The Daring Housewives and Coffee Fetchers Behind America’s Spy Agency

From a Washington Post book review by Denise Kiernan headlined “The daring housewives and coffee fetchers behind America’s spy agency”:

It should come as no surprise that women have been integral to the Central Intelligence Agency since its inception, and still are. It is almost not worth mentioning that, whether they worked as spies, couriers, girl Fridays or other keepers of secrets, these women helped make the clandestine agency not only tick, but hum. Almost not worth mentioning.

Except that it is.

Writer Liza Mundy recognizes how rescuing stories from the past can illuminate bias and abuse, and she does so in her latest book, “The Sisterhood: The Secret History of Women at the CIA.” It’s somewhat familiar territory for Mundy, who took a similar tack in her previous book “Code Girls,” about the female code breakers of World War II.

“The Sisterhood” picks up where World War II left off, from the ashes of destruction and victory into the cauldron of the Cold War. Women who had worked in every corner of the war effort — from the Manhattan Project to the Women’s Army Corps — were expected to return to societal roles that had long been designated to them. Yet even before the Office of Strategic Services became the CIA, a third of its employees were women.

Repairing the historical record is a challenging undertaking decades after the deeds are done, perhaps more so when the history itself is shrouded in secrecy. To accomplish her aims, Mundy employs historical research and documentation along with the present-day recollections of individuals who were — or still are — involved with the agency.

Many of these women’s experiences seem sadly par for the course — almost blasé.

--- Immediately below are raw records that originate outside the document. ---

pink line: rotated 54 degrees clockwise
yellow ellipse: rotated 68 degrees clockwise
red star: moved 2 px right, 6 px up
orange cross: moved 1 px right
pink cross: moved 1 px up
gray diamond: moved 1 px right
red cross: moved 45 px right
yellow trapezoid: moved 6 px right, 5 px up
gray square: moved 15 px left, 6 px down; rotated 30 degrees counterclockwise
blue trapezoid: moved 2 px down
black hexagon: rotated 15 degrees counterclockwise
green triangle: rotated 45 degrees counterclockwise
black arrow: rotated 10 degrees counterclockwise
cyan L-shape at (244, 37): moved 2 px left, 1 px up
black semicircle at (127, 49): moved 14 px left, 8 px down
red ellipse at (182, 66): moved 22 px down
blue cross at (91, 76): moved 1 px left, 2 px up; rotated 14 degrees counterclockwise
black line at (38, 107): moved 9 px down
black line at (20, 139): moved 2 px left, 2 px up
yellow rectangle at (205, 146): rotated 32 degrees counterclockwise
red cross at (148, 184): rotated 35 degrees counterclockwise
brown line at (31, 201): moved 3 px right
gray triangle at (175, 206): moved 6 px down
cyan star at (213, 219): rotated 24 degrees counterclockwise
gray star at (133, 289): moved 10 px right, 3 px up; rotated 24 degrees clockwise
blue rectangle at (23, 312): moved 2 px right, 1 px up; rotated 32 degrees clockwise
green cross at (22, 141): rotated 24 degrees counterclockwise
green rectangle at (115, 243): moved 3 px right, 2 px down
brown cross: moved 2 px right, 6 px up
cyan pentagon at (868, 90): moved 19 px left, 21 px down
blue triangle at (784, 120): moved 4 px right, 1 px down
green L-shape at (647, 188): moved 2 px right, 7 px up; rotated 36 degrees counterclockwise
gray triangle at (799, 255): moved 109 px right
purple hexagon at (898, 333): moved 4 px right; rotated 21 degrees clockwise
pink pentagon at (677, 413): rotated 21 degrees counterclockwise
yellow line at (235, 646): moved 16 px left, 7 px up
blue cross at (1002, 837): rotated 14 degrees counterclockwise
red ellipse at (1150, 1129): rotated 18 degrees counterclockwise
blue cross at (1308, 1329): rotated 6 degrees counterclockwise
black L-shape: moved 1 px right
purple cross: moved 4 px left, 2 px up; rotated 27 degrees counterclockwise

As Mundy tells it, in the early days of the agency, they were relegated to typing, fetching coffee, taking dictation, all the while enduring belittling commentary and sexual harassment ranging from micro aggressions to macro offenses. Some were willing to work unpaid to perform a job at which they knew they could excel, one they wanted or felt called to do.

Ironically, the agency’s and society’s tendency to devalue these women and their abilities made them blend into the woodwork, unseen, and thus they became far more effective and influential, as they often used the obstacles placed in their path to their advantage. Women asked to create filing systems, for example, had access to and eyes on everything. Women taking dictation heard all. A “housewife” was not merely a societal or familial designation, it was, in many cases, the ultimate cover.

The underlying power of this narrative lies in juxtaposition: We witness contributions downplayed and overlooked, while comprehending their vital value to the agency. This was not simply an affront to the women; in some scenarios it proved a threat to national security.

“The Sisterhood” covers a lot of ground, from the origins of the OSS to the hunt for Osama bin Laden, to the appointment of Gina Haspel as the CIA’s first female director in 2018 and beyond. The women — and men — vary in background, race and likability. Not every woman is a supportive ally, not every man a demeaning ogre. Along the way there are a lot of firsts and plenty of names and places to keep track of. For some readers, the earlier history may be more compelling, if only because the hurdles to be surmounted were so high, and the tenacity of those who cleared them feels that much more inspiring.

Still, “The Sisterhood” offers a different and valuable inside look at an agency that has long fascinated American culture. Women’s roles today have expanded, yet many of the same challenges remain for those devalued because of their gender, race, sexual identity and more. The more we commit to sharing these stories, the more courage we will have to recognize who is being overlooked.

Denise Kiernan is the New York Times author of “The Girls of Atomic City,” “The Last Castle,” “We Gather Together” and others.